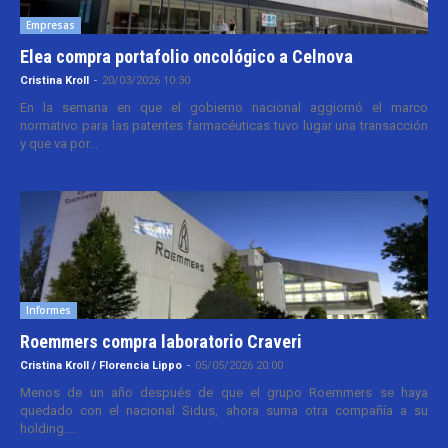
Empresas
Elea compra portafolio oncológico a Celnova
Cristina Kroll
-
20/03/2026 10:30
En la semana en que el gobierno nacional aggiornó el marco
normativo para las patentes farmacéuticas tuvo lugar una transacción
y que va por...
Informes
Roemmers compra laboratorio Craveri
Cristina Kroll / Florencia Lippo
-
05/05/2026 20:00
Menos de un año después de que el grupo Roemmers se haya
quedado con el nacional Sidus, ahora suma otra compañía a su
holding....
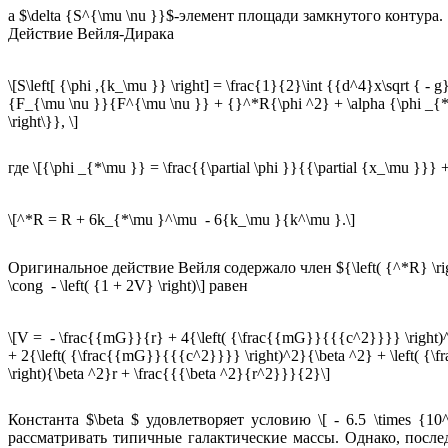
а $\delta {S^{\mu \nu }}$-элемент площади замкнутого контура.
Действие Вейля-Дирака
\[S\left[ {\phi ,{k_\mu }} \right] = \frac{1}{2}\int {{d^4}x\sqrt { - g
{F_{\mu \nu }}{F^{\mu \nu }} + {}^*R{\phi ^2} + \alpha {\phi _{
\right\}}, \]
где \[{\phi _{*\mu }} = \frac{{\partial \phi }}{{\partial {x_\m
\[^*R = R + 6k_{*\mu }^\mu - 6{k_\mu }{k^\mu }.\]
Оригинальное действие Вейля содержало член ${\left( {^*R} \r
\cong - \left( {1 + 2V} \right)\] равен
\[V = - \frac{{mG}}{r} + 4{\left( {\frac{{mG}}{{{c^2}}}} \right)
+ 2{\left( {\frac{{mG}}{{{c^2}}}} \right)^2}{\beta ^2} + \left( 
\right){\beta ^2}r + \frac{{{\beta ^2}{r^2}}}{2}\]
Константа $\beta $ удовлетворяет условию \[ - 6.5 \times {10
рассматривать типичные галактические массы. Однако, посл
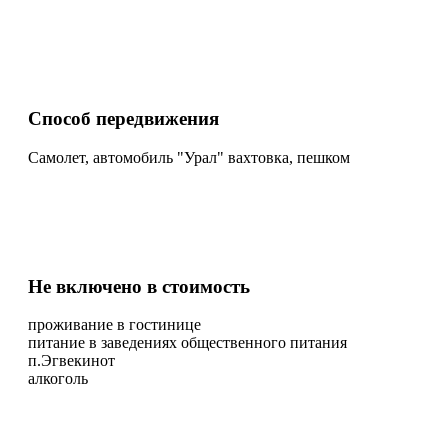
Способ передвижения
Самолет, автомобиль "Урал" вахтовка, пешком
Не включено в стоимость
проживание в гостинице
питание в заведениях общественного питания
п.Эгвекинот
алкоголь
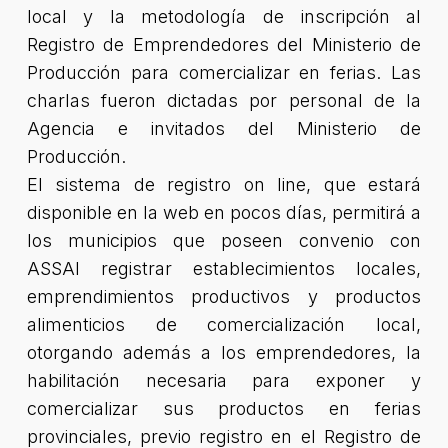
local y la metodología de inscripción al
Registro de Emprendedores del Ministerio de
Producción para comercializar en ferias. Las
charlas fueron dictadas por personal de la
Agencia e invitados del Ministerio de
Producción.
El sistema de registro on line, que estará
disponible en la web en pocos días, permitirá a
los municipios que poseen convenio con
ASSAl registrar establecimientos locales,
emprendimientos productivos y productos
alimenticios de comercialización local,
otorgando además a los emprendedores, la
habilitación necesaria para exponer y
comercializar sus productos en ferias
provinciales, previo registro en el Registro de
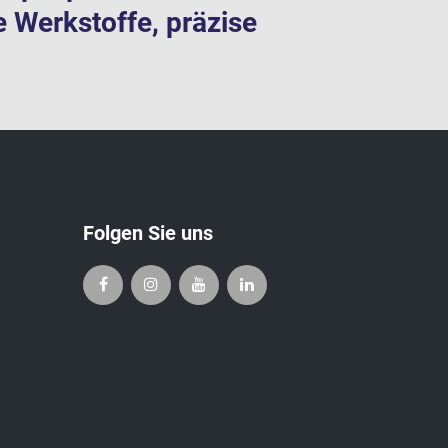
e Werkstoffe, präzise
Folgen Sie uns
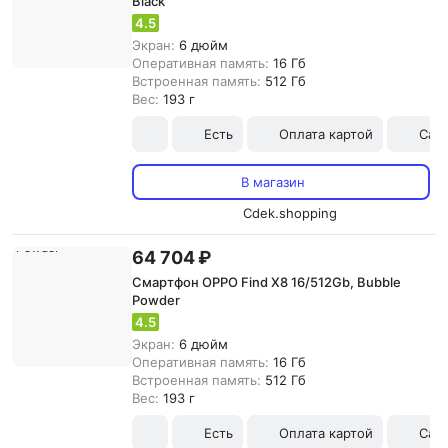
Black
4.5
Экран:
6 дюйм
Оперативная память:
16 Гб
Встроенная память:
512 Гб
Вес:
193 г
Есть
Оплата картой
Сам
В магазин
Cdek.shopping
64 704 ₽
Смартфон OPPO Find X8 16/512Gb, Bubble
Powder
4.5
Экран:
6 дюйм
Оперативная память:
16 Гб
Встроенная память:
512 Гб
Вес:
193 г
Есть
Оплата картой
Сам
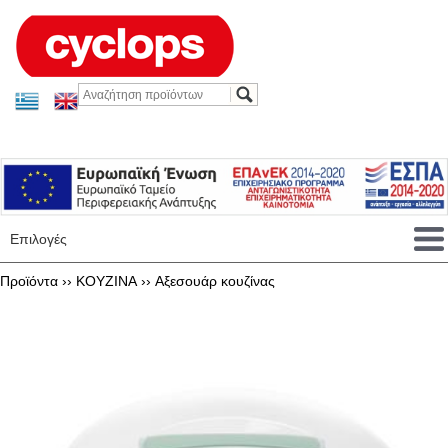
Επιλογές
Προϊόντα ››
KOYZINA
››
Αξεσουάρ κουζίνας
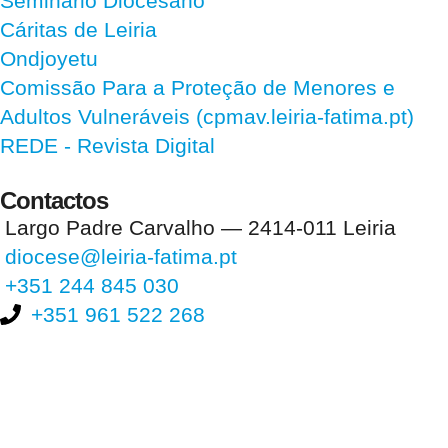
Seminário Diocesano
Cáritas de Leiria
Ondjoyetu
Comissão Para a Proteção de Menores e
Adultos Vulneráveis (cpmav.leiria-fatima.pt)
REDE - Revista Digital
Contactos
Largo Padre Carvalho — 2414-011 Leiria
diocese@leiria-fatima.pt
+351 244 845 030
+351 961 522 268
Nos últimos 30 dias tivemos 394.387 visitas que abriram 589.631
páginas.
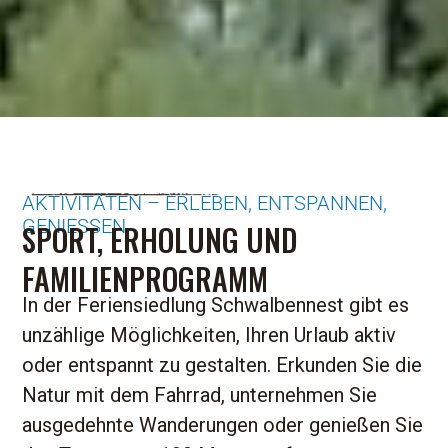
AKTIVITÄTEN – ERLEBEN, ENTSPANNEN,
GENIESSEN
SPORT, ERHOLUNG UND
FAMILIENPROGRAMM
In der Feriensiedlung Schwalbennest gibt es
unzählige Möglichkeiten, Ihren Urlaub aktiv
oder entspannt zu gestalten. Erkunden Sie die
Natur mit dem Fahrrad, unternehmen Sie
ausgedehnte Wanderungen oder genießen Sie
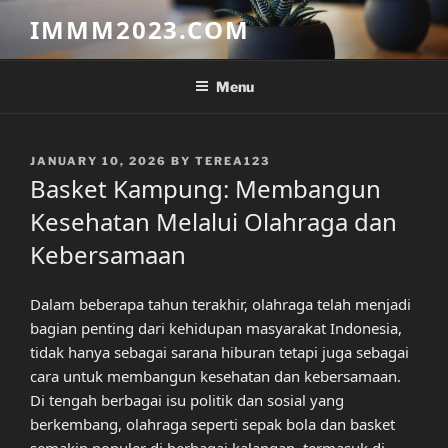
Skip
IMMM2023.COM
to
content
Menu
POSTED
JANUARY 10, 2026
BY
TEREA123
ON
Basket Kampung: Membangun
Kesehatan Melalui Olahraga dan
Kebersamaan
Dalam beberapa tahun terakhir, olahraga telah menjadi
bagian penting dari kehidupan masyarakat Indonesia,
tidak hanya sebagai sarana hiburan tetapi juga sebagai
cara untuk membangun kesehatan dan kebersamaan.
Di tengah berbagai isu politik dan sosial yang
berkembang, olahraga seperti sepak bola dan basket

● ● ● ● ●

INSTRUCTIONS FOR THE TASK: After counting the lines above that include the word "Kroll", give only the number.

TASK OUTPUT: 2